People must not delay seeking medical attention for stroke due to fears around rising COVID-19 rates, The Stroke Association has warned.
Following a significant drop in stroke admissions during the first wave of the pandemic in 2020, concerns are now mounting that a similar situation will occur due to fear around the Omicron variant.
The Stroke Association’s Recoveries at Risk report found the drop in admissions last year was due to patient worries over catching COVID-19 or being a burden on the NHS. Nearly a third – 32 per cent – of people who survived a stroke between March and June 2020 admitted they delayed seeking medical attention due to COVID-19.

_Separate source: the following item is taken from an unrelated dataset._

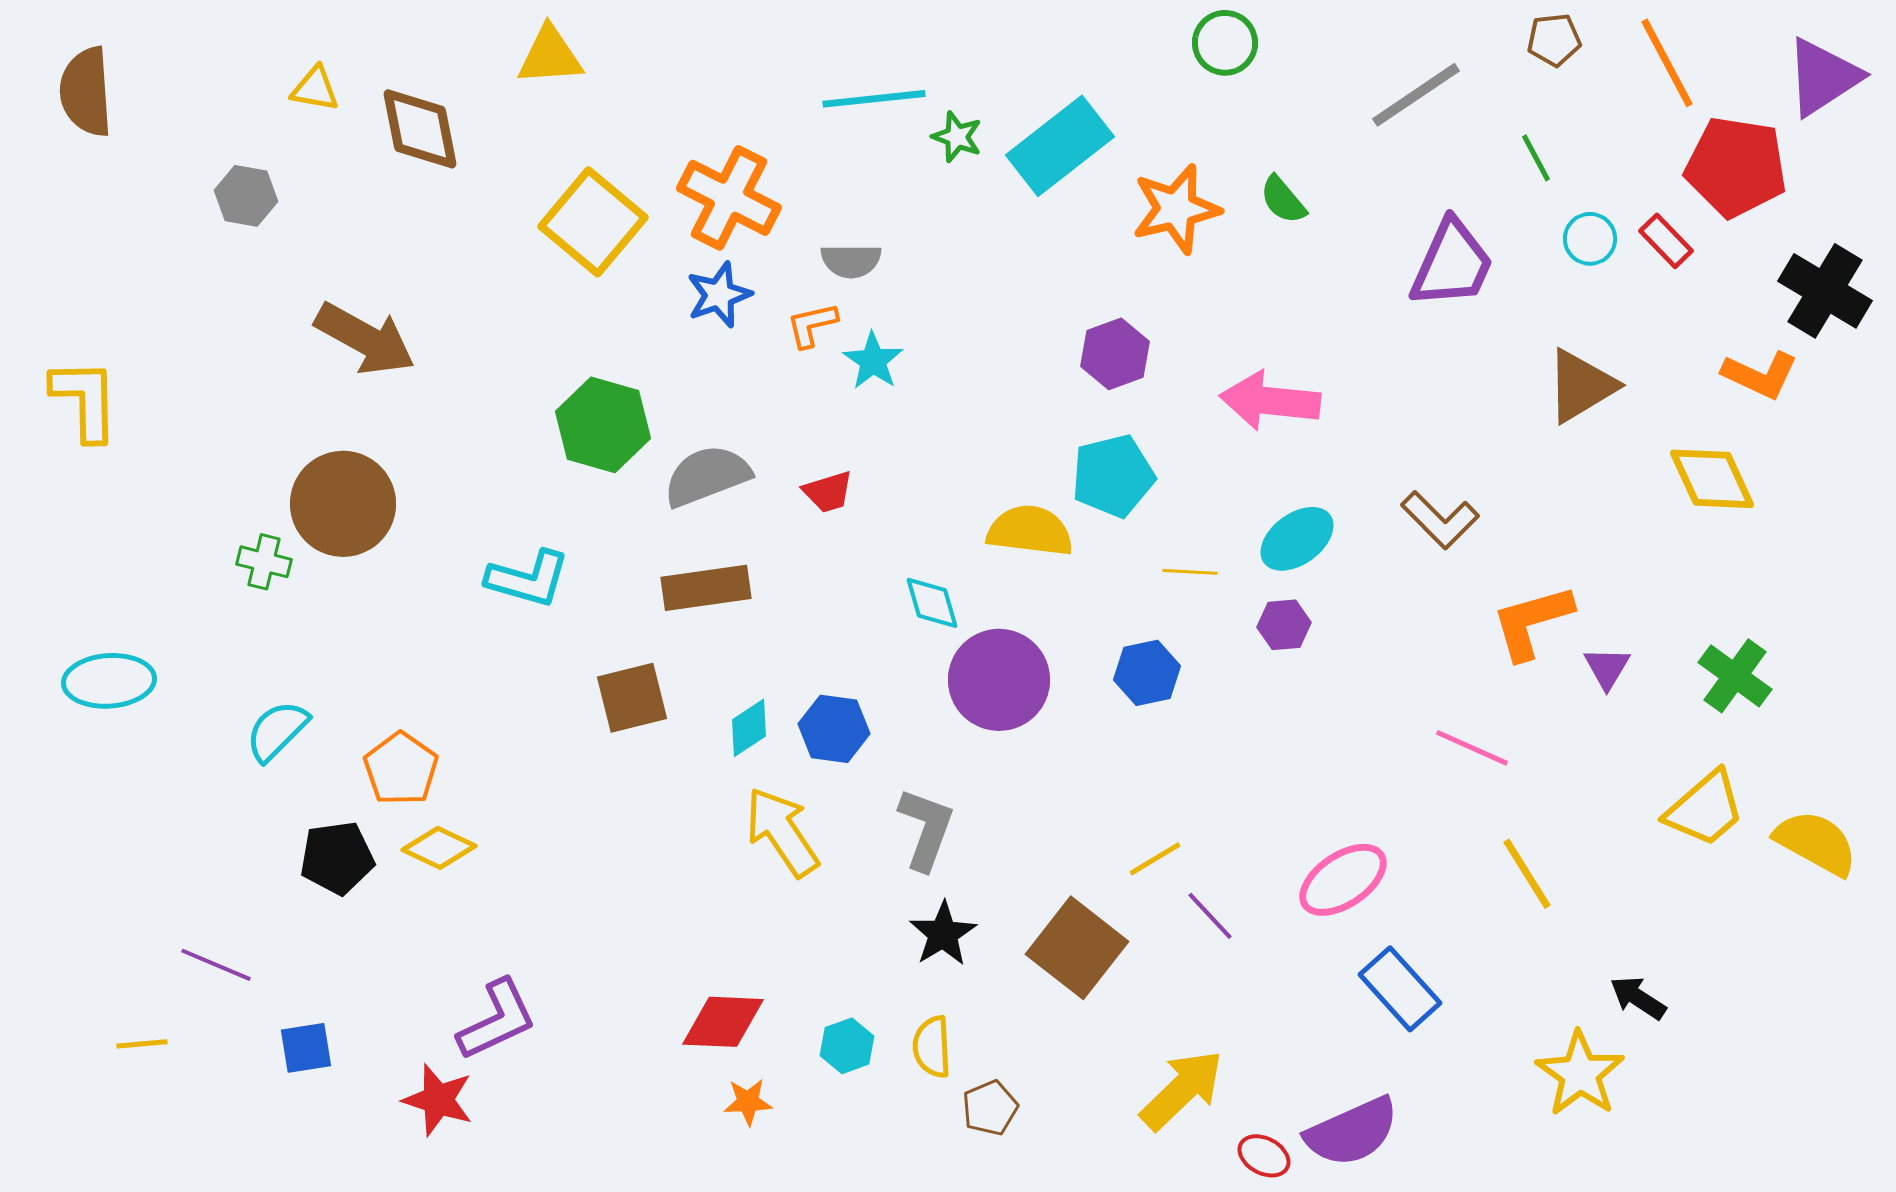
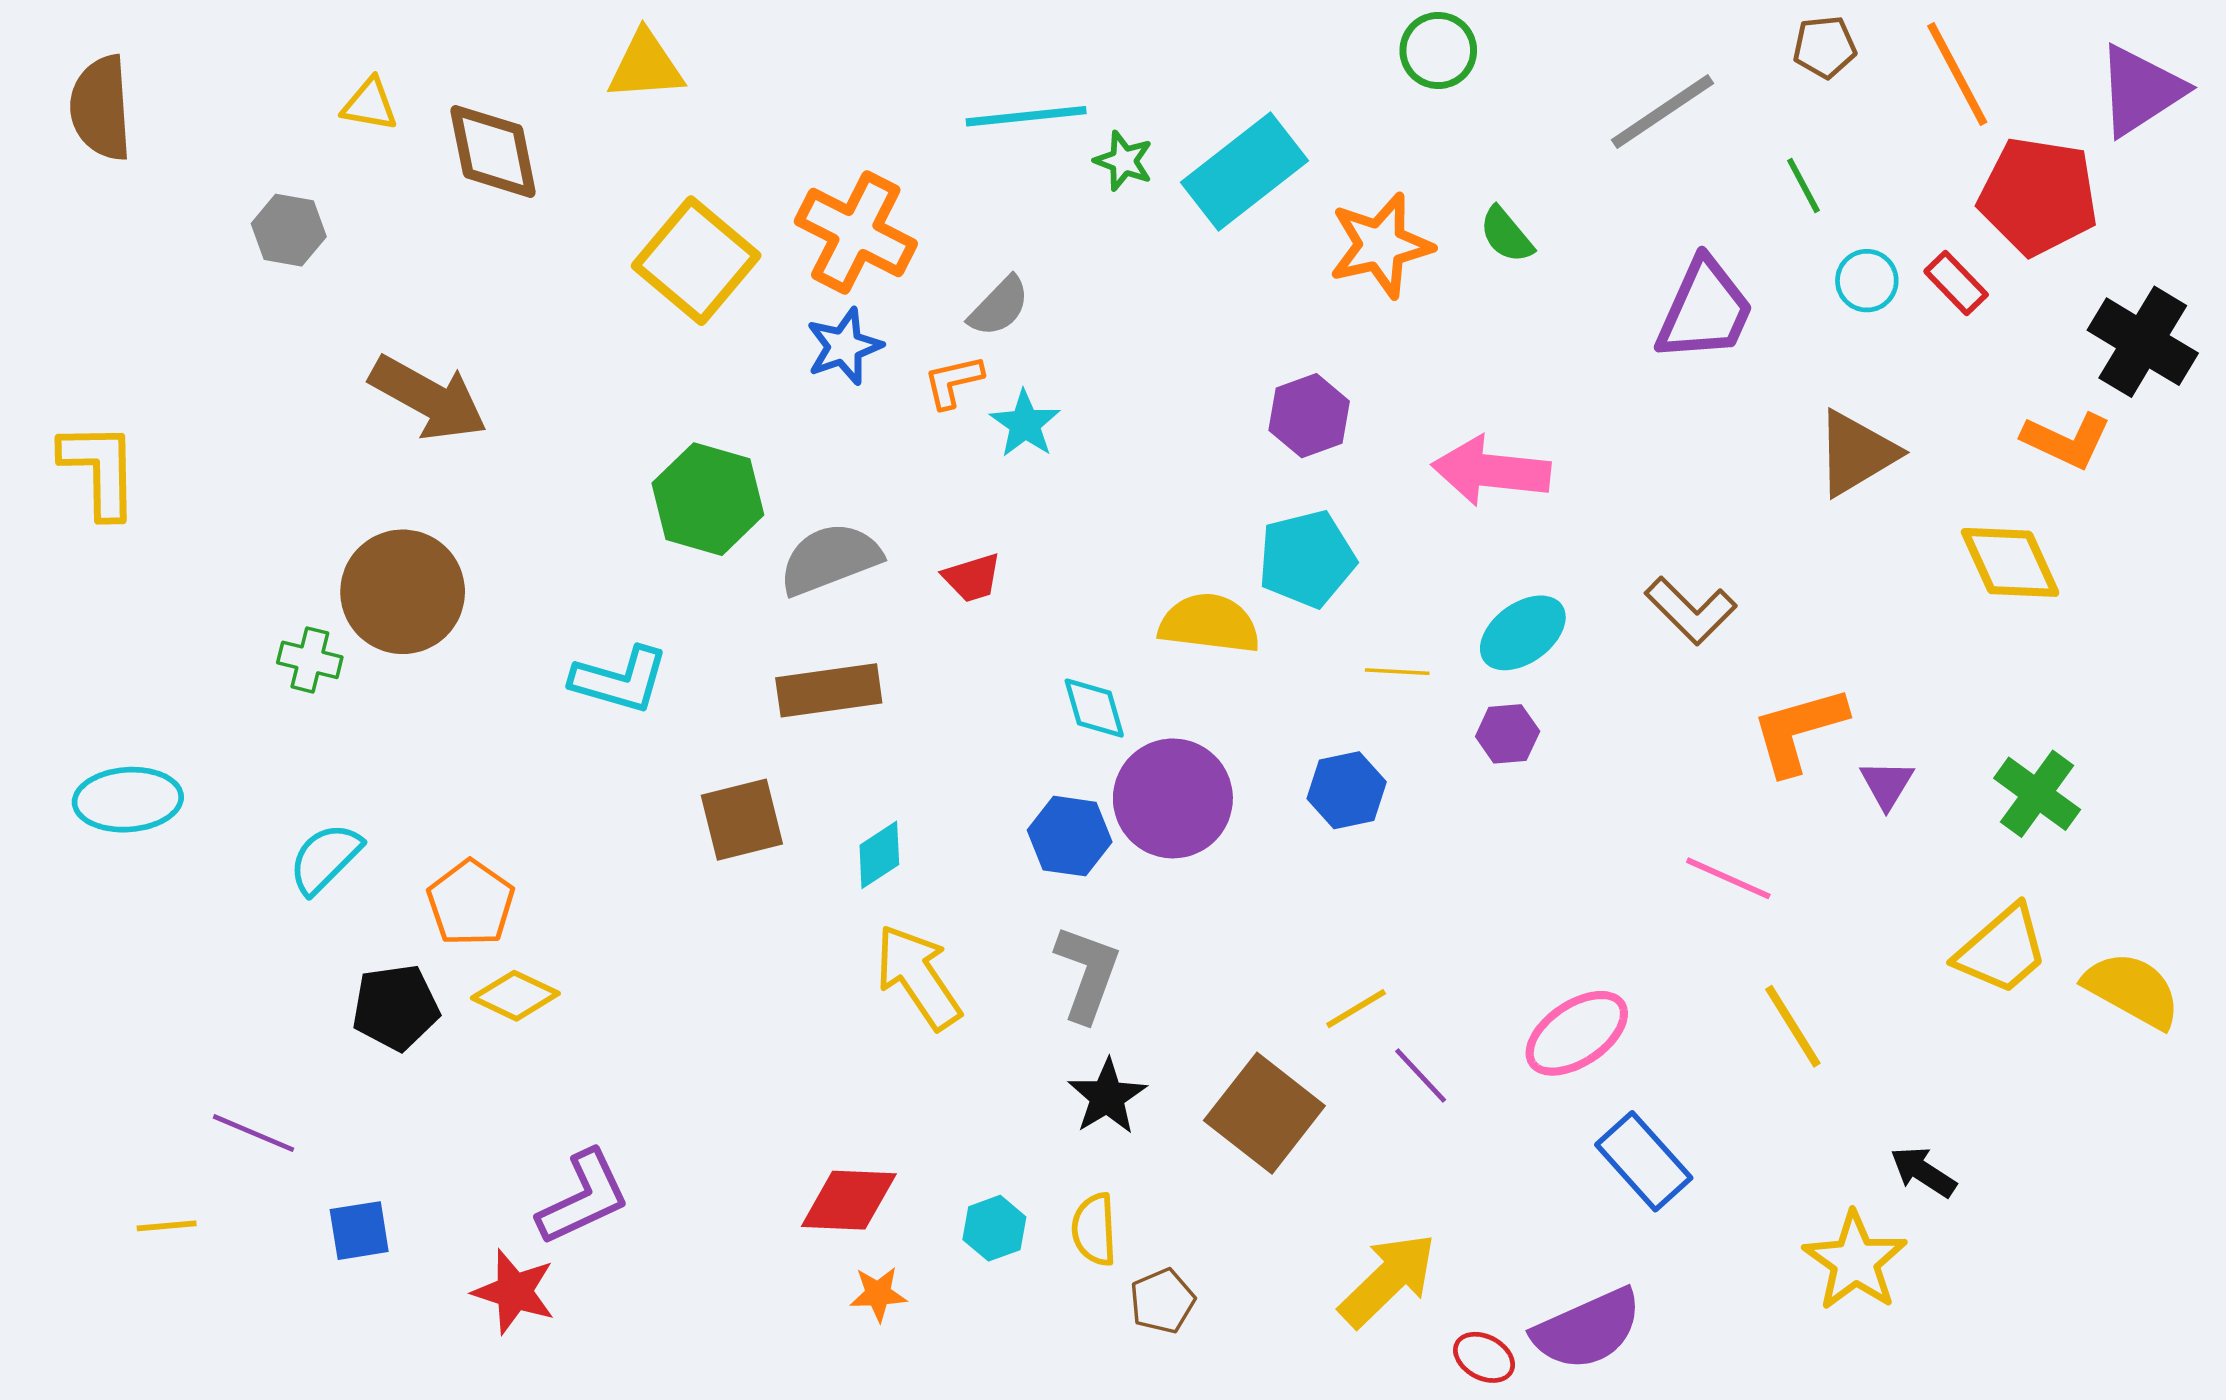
gray semicircle: (851, 261) -> (999, 306), turned -46
blue hexagon: (834, 729) -> (1070, 836), moved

This year, with the added impact of reported ambulance delays, this is likely to intensify feelings of being a burden on the NHS, causing people to delay seeking medical treatment.
To add to this potential crisis, new data shows that this year, more people are living with unmanaged hypertension and other major stroke risk factors due to fewer regular in-person appointments where cardiovascular conditions, like high blood pressure, are spotted.
Hypertension is the biggest risk factor for stroke, contributing to 55.4 per cent of stroke cases. This means that the stroke rate could rise this Christmas as more people live with unmanaged hypertension than in previous years.
In the UK there are over 100,000 strokes per year and 1.3million stroke survivors. Stroke is the UK’s fourth biggest killer and the leading cause of adult disability.
Juliet Bouverie, chief executive of The Stroke Association, said: “When COVID cases rise as quickly as they are doing now, that sets off alarm bells at our charity and everyone involved in the treatment of stroke.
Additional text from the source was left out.